Ah, finally a reason for me to learn how Canonical Structures work! Normally I tend to use typeclasses. Apart from the problems pointed out, there is another issue. The way `R` is stated now, means that one cannot prove anything about the `f` parameter of `Lam`. This is because there are no (provable) restrictions on its domain. We can fix this using a correctness predicate.

``````Require Import Program.
Section term.

Variable X : Type.

Inductive prod_pattern := leaf | ppair (l r : prod_pattern).

Fixpoint interp p : Type :=
match p with
| leaf      => X
| ppair l r => interp l * interp r
end.

Record R := { pat : prod_pattern; p2p : Type; correct : interp pat = p2p }.

Inductive term : Type :=
| Var (x : X)
| App (x y : term)
| Prod (x y : term)
| Lam p (f : p2p p -> term).

Program Canonical Structure Rppair l r :=
{| pat := ppair (pat l) (pat r); p2p := (p2p l * p2p r) |}.
Next Obligation.
destruct l, r; f_equal; cbn; assumption.
Defined.
Program Canonical Structure Rleaf :=
{| pat := leaf; p2p := X |}.

Notation "[ 'λ' pat , k ]" :=
(Lam _ (fun pat => k))
(at level 0, pat pattern).

End term.
``````

I suspect that it may be possible to simplify this further. I’ll have to take another look tomorrow.
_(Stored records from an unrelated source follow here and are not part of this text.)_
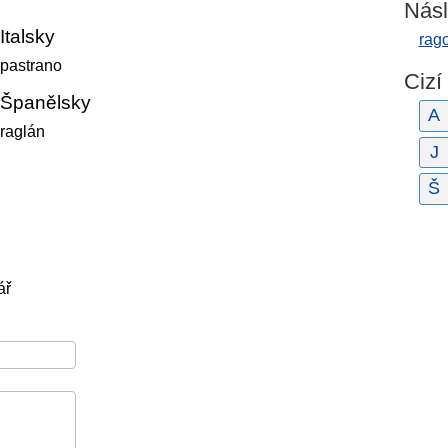
Násl
Italsky
rag
pastrano
Cizí
Španělsky
A
raglán
J
Š
ář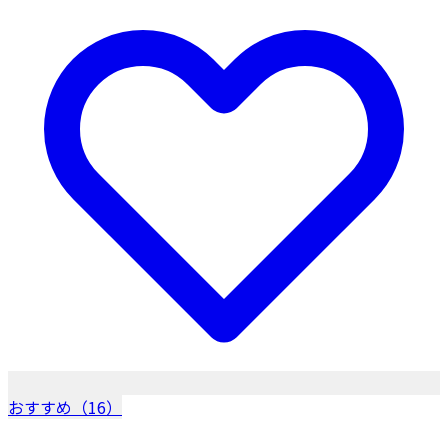
おすすめ（16）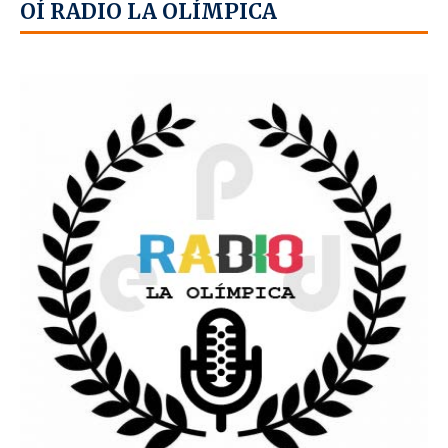
OÍ RADIO LA OLÍMPICA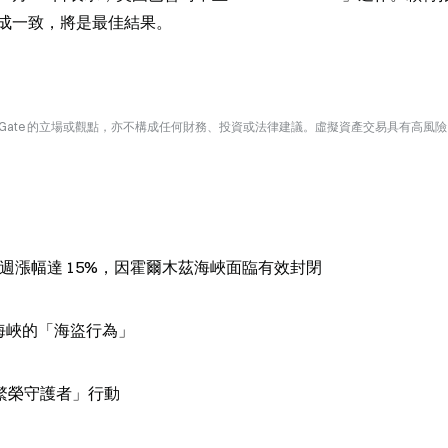
成一致，將是最佳結果。
Gate 的立場或觀點，亦不構成任何財務、投資或法律建議。虛擬資產交易具有高風
%，本週漲幅達 15%，因霍爾木茲海峽面臨有效封閉
茲海峽的「海盜行為」
繁榮守護者」行動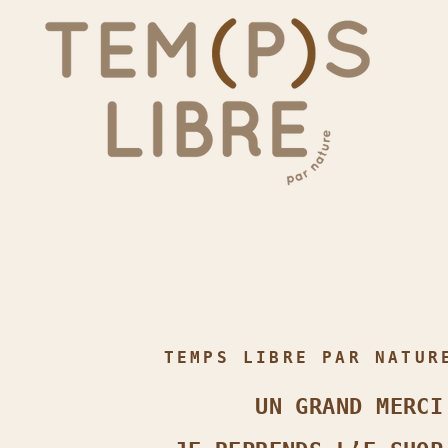
TEMPS LIBRE PAR NATUR
UN GRAND MERCI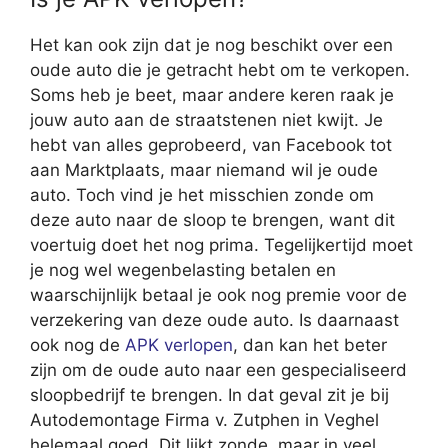
Het kan ook zijn dat je nog beschikt over een
oude auto die je getracht hebt om te verkopen.
Soms heb je beet, maar andere keren raak je
jouw auto aan de straatstenen niet kwijt. Je
hebt van alles geprobeerd, van Facebook tot
aan Marktplaats, maar niemand wil je oude
auto. Toch vind je het misschien zonde om
deze auto naar de sloop te brengen, want dit
voertuig doet het nog prima. Tegelijkertijd moet
je nog wel wegenbelasting betalen en
waarschijnlijk betaal je ook nog premie voor de
verzekering van deze oude auto. Is daarnaast
ook nog de
APK verlopen
, dan kan het beter
zijn om de oude auto naar een gespecialiseerd
sloopbedrijf te brengen. In dat geval zit je bij
Autodemontage Firma v. Zutphen in Veghel
helemaal goed. Dit lijkt zonde, maar in veel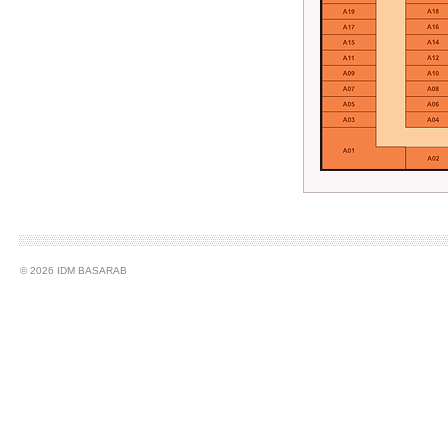
© 2026 IDM BASARAB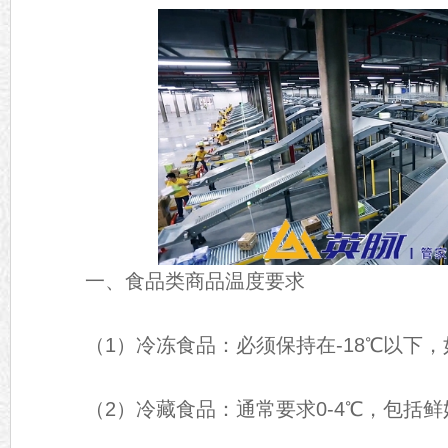
一、食品类商品温度要求
（1）冷冻食品：必须保持在-18℃以下，
（2）冷藏食品：通常要求0-4℃，包括鲜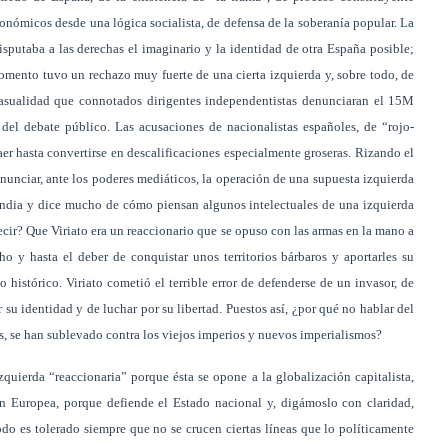
onómicos desde una lógica socialista, de defensa de la soberanía popular. La
isputaba a las derechas el imaginario y la identidad de otra España posible;
mento tuvo un rechazo muy fuerte de una cierta izquierda y, sobre todo, de
 casualidad que connotados dirigentes independentistas denunciaran el 15M
 del debate público. Las acusaciones de nacionalistas españoles, de “rojo-
er hasta convertirse en descalificaciones especialmente groseras. Rizando el
enunciar, ante los poderes mediáticos, la operación de una supuesta izquierda
njundia y dice mucho de cómo piensan algunos intelectuales de una izquierda
ecir? Que Viriato era un reaccionario que se opuso con las armas en la mano a
ho y hasta el deber de conquistar unos territorios bárbaros y aportarles su
so histórico. Viriato cometió el terrible error de defenderse de un invasor, de
 su identidad y de luchar por su libertad. Puestos así, ¿por qué no hablar del
es, se han sublevado contra los viejos imperios y nuevos imperialismos?
izquierda “reaccionaria” porque ésta se opone a la globalización capitalista,
ón Europea, porque defiende el Estado nacional y, digámoslo con claridad,
do es tolerado siempre que no se crucen ciertas líneas que lo políticamente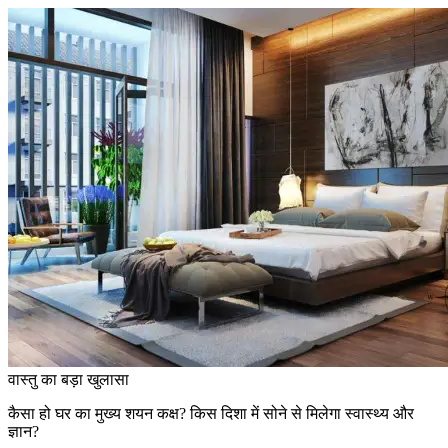
वास्तु का बड़ा खुलासा
कैसा हो घर का मुख्य शयन कक्ष? किस दिशा में सोने से मिलेगा स्वास्थ्य और
ज्ञान?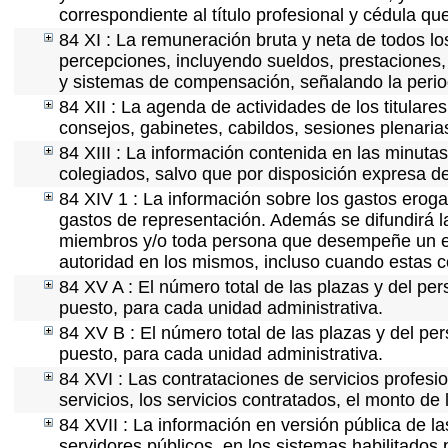
correspondiente al título profesional y cédula qu
84 XI : La remuneración bruta y neta de todos lo
percepciones, incluyendo sueldos, prestaciones, 
y sistemas de compensación, señalando la perio
84 XII : La agenda de actividades de los titular
consejos, gabinetes, cabildos, sesiones plenaria
84 XIII : La información contenida en las minuta
colegiados, salvo que por disposición expresa d
84 XIV 1 : La información sobre los gastos eroga
gastos de representación. Además se difundirá la
miembros y/o toda persona que desempeñe un emp
autoridad en los mismos, incluso cuando estas c
84 XV A : El número total de las plazas y del per
puesto, para cada unidad administrativa.
84 XV B : El número total de las plazas y del per
puesto, para cada unidad administrativa.
84 XVI : Las contrataciones de servicios profes
servicios, los servicios contratados, el monto de 
84 XVII : La información en versión pública de las
servidores públicos, en los sistemas habilitados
Thanks!

1 Like

Actually, this enters in the general category of “unification hints”. There exists Coq support for inverting equations of the form `proj ?x = value` (for `?x` of type record), but there could as well be a support for inverting recursive functions, i.e. for inverting equations of the form `interp ?x = value` (referring to the recursive function `interp` of your last post).
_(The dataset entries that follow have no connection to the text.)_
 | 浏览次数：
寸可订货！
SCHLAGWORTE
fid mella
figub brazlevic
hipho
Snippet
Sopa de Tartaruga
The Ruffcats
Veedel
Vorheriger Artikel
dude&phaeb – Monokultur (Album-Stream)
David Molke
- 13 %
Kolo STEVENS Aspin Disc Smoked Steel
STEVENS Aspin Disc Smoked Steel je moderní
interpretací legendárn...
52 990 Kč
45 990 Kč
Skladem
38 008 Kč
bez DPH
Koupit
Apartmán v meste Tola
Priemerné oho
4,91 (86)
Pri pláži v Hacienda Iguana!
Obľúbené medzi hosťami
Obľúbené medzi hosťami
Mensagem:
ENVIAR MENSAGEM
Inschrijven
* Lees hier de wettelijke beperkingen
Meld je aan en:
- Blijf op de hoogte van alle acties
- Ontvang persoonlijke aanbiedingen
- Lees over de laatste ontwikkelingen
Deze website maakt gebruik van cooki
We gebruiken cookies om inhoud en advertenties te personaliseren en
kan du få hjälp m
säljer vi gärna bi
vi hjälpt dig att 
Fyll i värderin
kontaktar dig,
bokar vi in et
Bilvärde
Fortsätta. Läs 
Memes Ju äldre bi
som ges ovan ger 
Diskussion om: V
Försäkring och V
So I did some reading on this, this and the paper suggested by @herbelin, and I think I have come up with a real Frankenstein solution that does not require mentioning names like @mwuttke97’s solution needs .
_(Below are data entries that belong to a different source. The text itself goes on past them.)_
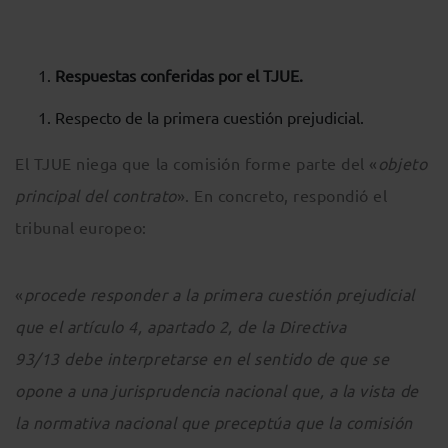
Respuestas conferidas por el TJUE.
Respecto de la primera cuestión prejudicial.
El TJUE niega que la comisión forme parte del «
objeto
principal del contrato
». En concreto, respondió el
tribunal europeo:
«
procede responder a la primera cuestión prejudicial
que el artículo 4, apartado 2, de la Directiva
93/13 debe interpretarse en el sentido de que se
opone a una jurisprudencia nacional que, a la vista de
la normativa nacional que preceptúa que la comisión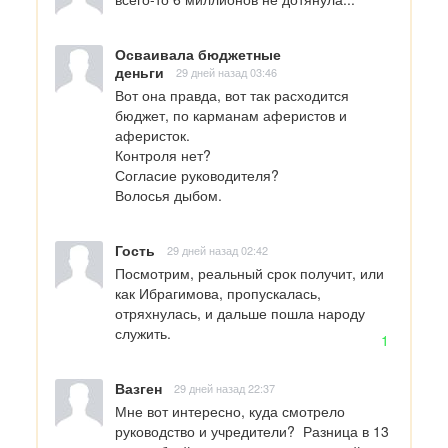
Осваивала бюджетные
деньги
29 дней назад 03:46
Вот она правда, вот так расходится 
бюджет, по карманам аферистов и 
аферисток.

Контроля нет?

Согласие руководителя?

Волосья дыбом.
Гость
29 дней назад 02:42
Посмотрим, реальный срок получит, или 
как Ибрагимова, пропускалась, 
отряхнулась, и дальше пошла народу 
служить.
1
Вазген
29 дней назад 22:37
Мне вот интересно, куда смотрело 
руководство и учредители?  Разница в 13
There are two problems with the canonical structures solution. (1) It cannot infer un-named variables. (2) Until now, we have done all notations within the `term` section, but outside the section terms actually need to have the type `forall X, term X`. So the notation have to generate this too.

For problem (2) it makes sense to use a typeclass `Class var := { X : Type }` to infer the type `X`. For (1) after reading the suggestion in the second paper for a `failsafe` canonical structure, and the option to combine typeclasses and canonical structures, I came up with a hybrid solution where the base case is solved by an instance and the recursive cases are solved by a canonical structure.

There are now two issues left

1. The generated terms are a bit messy because they contain proofs. Not the end of the world though.
2. I have not yet managed to convince Coq to print the notations.

Any suggestions to improve this further?

``````Require Import Program.
Section term.

Context {X : Type}.

Inductive prod_pattern := leaf | ppair (l r : prod_pattern).

Fixpoint interp p : Type :=
match p with
| leaf      => X
| ppair l r => interp l * interp r
end.

Record R := { pat : prod_pattern; p2p : Type; _ : interp pat = p2p }.

Inductive term : Type :=
| Var (x : X)
| App (x y : term)
| Prod (x y : term)
| Lam p (f : p2p p -> term).

Program Canonical Structure Rppair  l r :=
Build_R (ppair (pat l) (pat r)) (p2p l * p2p r) _.
Next Obligation.
destruct l as [? ? <-], r as [? ? <-]. reflexivity.
Qed.

End term.
Arguments term X : clear implicits.

Class var := { X : Type }.
Existing Class R.
Instance Rleaf `(var) : R := Build_R leaf X eq_refl.

Declare Custom Entry dsl.
Notation "[ t ]" := (fun `(var) => t) (t custom dsl).
Notation "x" := (Var x) (in custom dsl, x ident).
Notation "( x )" := x (in custom dsl).
Notation "x y" := (App x y) (in custom dsl at level 0).
Notation "'λ' pat , k" :=
(@Lam X _ (fun pat => k))
(in custom dsl at level 0, pat pattern, k at level 0).
Notation "'λ' pat , k" :=
(Lam _ (fun pat => k))
(in custom dsl at level 0, pat pattern, k at level 0, only printing).

Definition test := [λ (a, (b, _)) , a (a b) b ((b) b) a ].
Print test.
Eval compute in test.
``````
1 Like

By the way, has any work been done on these unification hints in practice, or is this just a theoretical exercise at the moment?